Étan Solazur venait de descendre du métro à l’embouchure de deux stations et n’arrivait déjà plus à se repérer. La ville d’Artor n’était pas immense, mais son réseau de transport intégralement souterrain, regorgeait de destinations. Des escaliers s’entrelaçaient dans un périmètre réduit, et des couloirs plongés dans la pénombre zigzaguaient parfois sur des dizaines de mètres avant d’atteindre un point de lumière.

   Le jeune homme ne savait plus où aller; et surtout, il sentait sa maîtresse l’angoisse escalader ses jambes flageolantes. Il prit une longue aspiration et revint sur ses pas, malgré l’apparition de personnes pressées par le temps. Il évita la moitié du groupe et alors qu’il se croyait tiré d’affaire, un sac surgit en traître derrière une dame de belle grosseur, avec une âpreté telle, qu’une jolie égratignure virilisa sa joue.

   Quelques secondes plus tard, les voies de métro étincelèrent dans la pâle clarté, et un vent fou bouscula la tignasse sombre d’Étan. Quelques poussières mordorées assaillirent méchamment ses yeux bleus, lui arrachant quelques larmes brûlantes. Sel et plaie s’allient toujours dans la souffrance.

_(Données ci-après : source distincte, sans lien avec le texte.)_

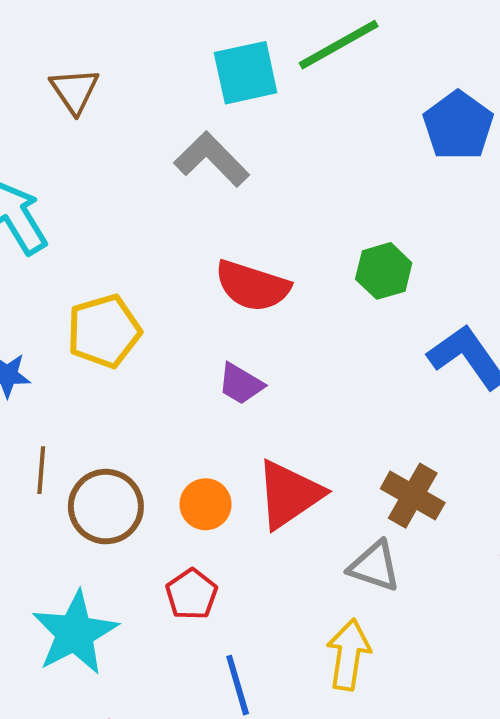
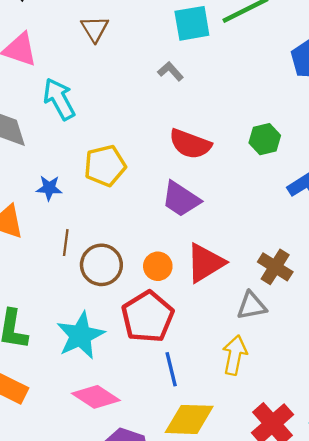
gray L-shape: (212, 159) -> (170, 71), size x0.6
purple trapezoid: (241, 384) -> (181, 199), size x1.5
gray triangle: (374, 566) -> (252, 306), turned -32
red pentagon: (192, 594) -> (148, 317), size x1.8

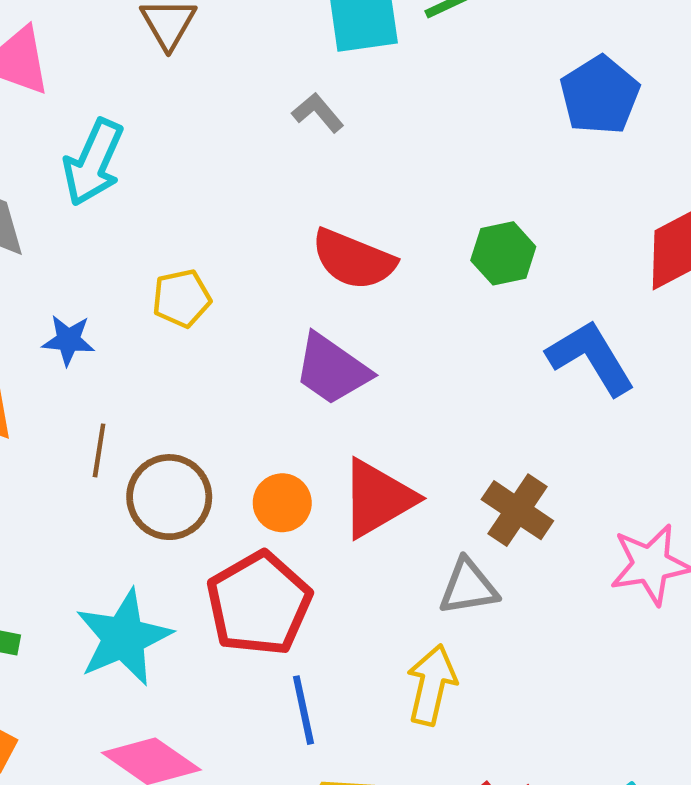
cyan arrow: (59, 99) -> (93, 162), turned -129
yellow pentagon: (105, 166) -> (182, 298), size x0.7

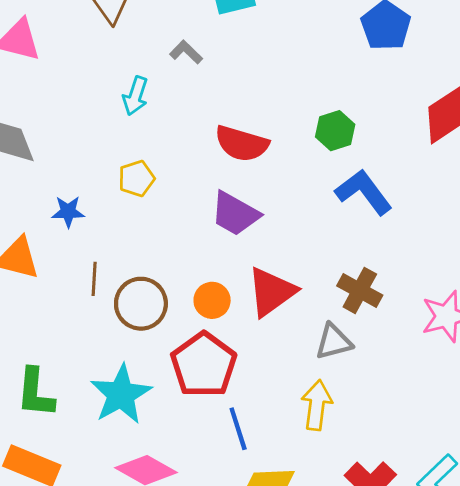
gray L-shape: (318, 113) -> (186, 52), moved
cyan arrow: (93, 162) -> (135, 96), moved, size x0.7
blue L-shape: (591, 358) -> (364, 192), moved

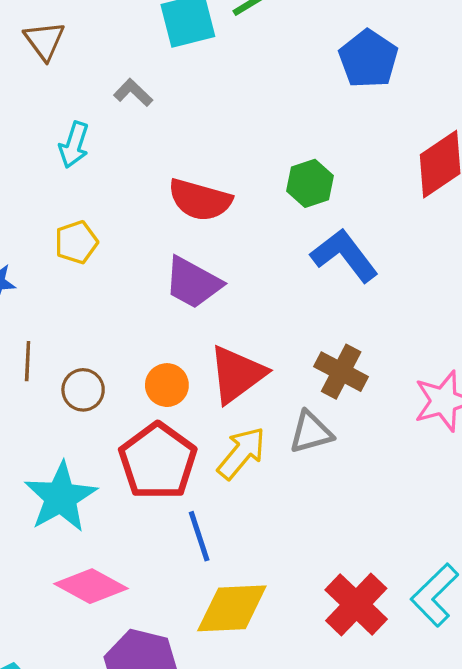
brown circle: (141, 304) -> (83, 390), size x0.7
yellow arrow: (317, 405) -> (241, 453), moved, turned 33

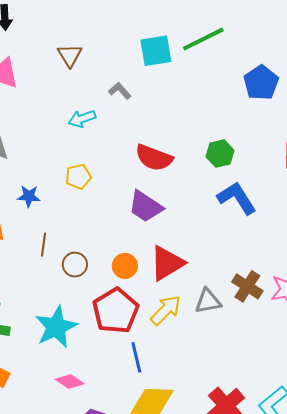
cyan arrow: (74, 145) -> (82, 119), turned 48
brown cross: (341, 372) -> (247, 286), moved
pink diamond: (91, 586) -> (70, 381), size x0.7

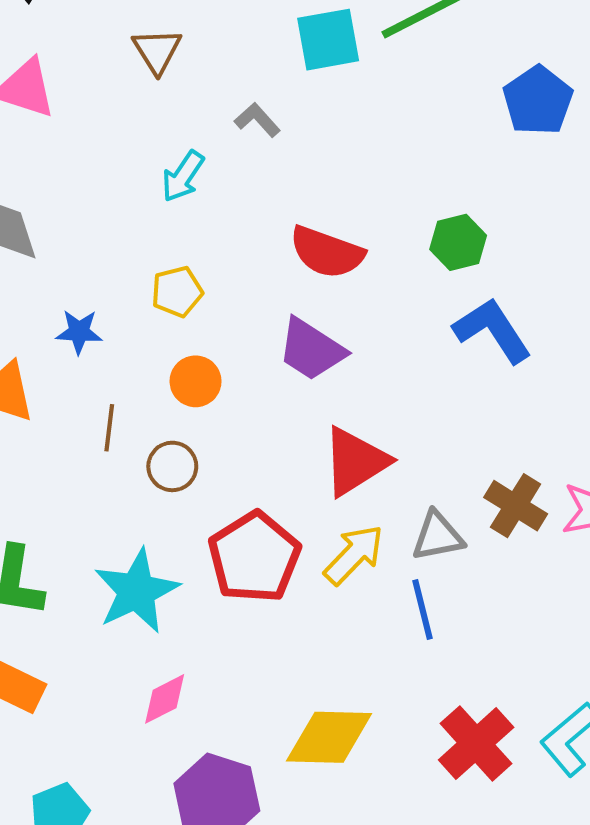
cyan arrow: (82, 119) -> (183, 176), turned -36
orange circle: (125, 266) -> (196, 381), moved
blue line: (136, 357) -> (423, 610), moved
pink diamond: (70, 381) -> (165, 699), turned -60

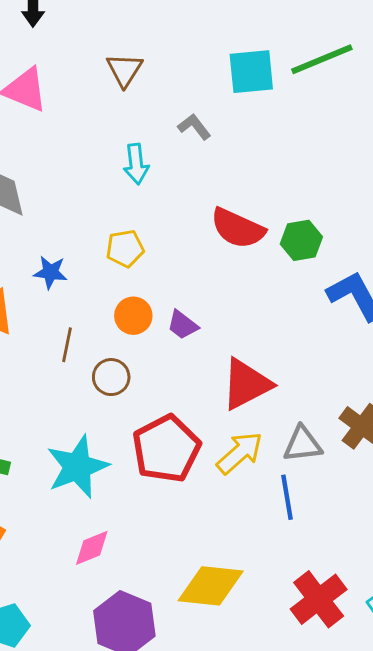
cyan arrow: (183, 176) -> (136, 164), turned -45
green hexagon: (458, 242) -> (301, 240), moved
purple trapezoid: (311, 349) -> (183, 325), moved, size x0.6

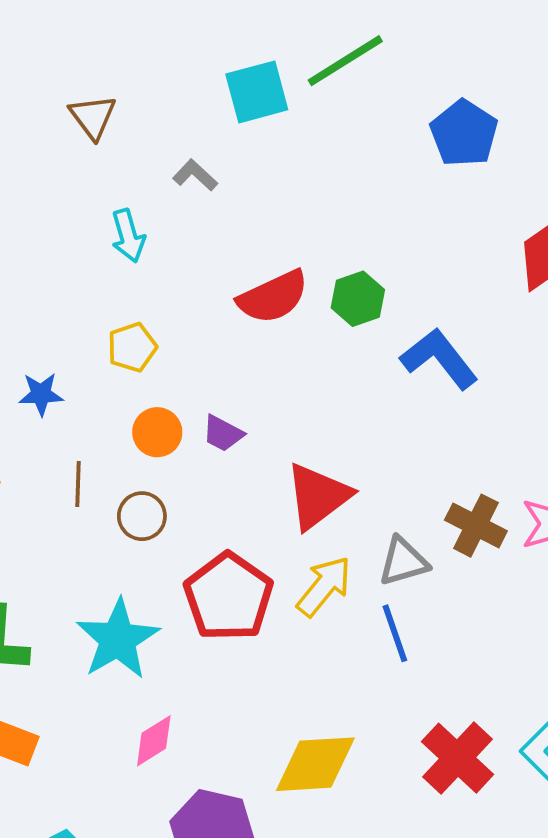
red semicircle: (238, 228) -> (273, 297), turned -40

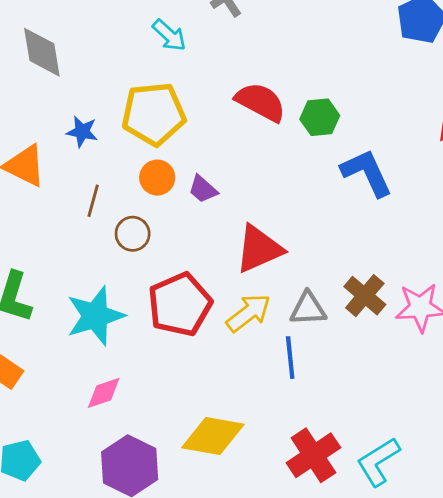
cyan arrow: (128, 236) -> (169, 35), turned -45
red semicircle: (273, 297) -> (261, 102), turned -140
yellow pentagon: (132, 347) -> (154, 114), size x1.8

   Étan arbora une grimace surélevée de bien belle manière sur la droite, puis découvrit enfin son plan entre deux escaliers intermédiaires et une bonne vingtaine de flèches de signalisation. 

   Cependant, son cerveau était surchargé par un flot d’informations. Déjà, il y avait ces centaines de visages inconnus et moroses qui se bousculaient à la sortie des wagons tels des masques terrifiants. Le sol était ébranlé par le passage de la foule enragée. On jouait des épaules, des bras et des jambes à une allure fantasque, enfantine et on se précipitait dans les passages étroits après un instant de flottement.

   Étan avait l’impression d’être en présence d’automates à l’esprit embrumé. Ces gens connaissaient leur chemin avec une telle perfection qu’ils auraient pu faire un marathon à travers ce labyrinthe, les yeux fermés, et même y organiser des rencontres sportives. Une nouvelle discipline olympique serait née, avec au moins trois épreuves : le passage en force à travers les corridors étranglés à la sortie du métro, l‘esquive de la foule au milieu des marches et pour finir, un sprint jusqu’à la surface.

   Le jeune homme nageait en plein inconnu. Son cœur battait la chamade. Avait-il donc peur de la foule ? Il devait se calmer; respirer, trouver son rythme et s’engager sur les traces de l’harmonie. Il repoussa les vagues furieuses d’informations que lui transmettaient ses sens surchargés et focalisa ses pensées sur le plan face à lui. Il découvrit aussitôt le « vous êtes ici » encerclé de rouge. Il pencha la tête et suivit de l’index la ligne bleue jusqu’à la bonne sortie : le Campus Pré d’Artor.  Enfin, il avait trouvé !

   Il mémorisa le chemin. Il ne se perdrait pas une nouvelle fois dans le dédale. En même temps qu’il adoptait un pas de course à travers les couloirs tortueux et poussiéreux, il révisa une leçon d’histoire récente.

   Artor n’avait pas toujours été une ville aussi vivante et paisible. Quelques décennies plus tôt, le crime régnait jusque dans les cimetières. Pour des raisons futiles, des gangs s’affrontaient sur les grandes places à coups de barre de fer, de battes et d‘armes à feu. Les citoyens se barricadaient la nuit comme le jour, et ne quittaient guère la sécurité de leur habitat.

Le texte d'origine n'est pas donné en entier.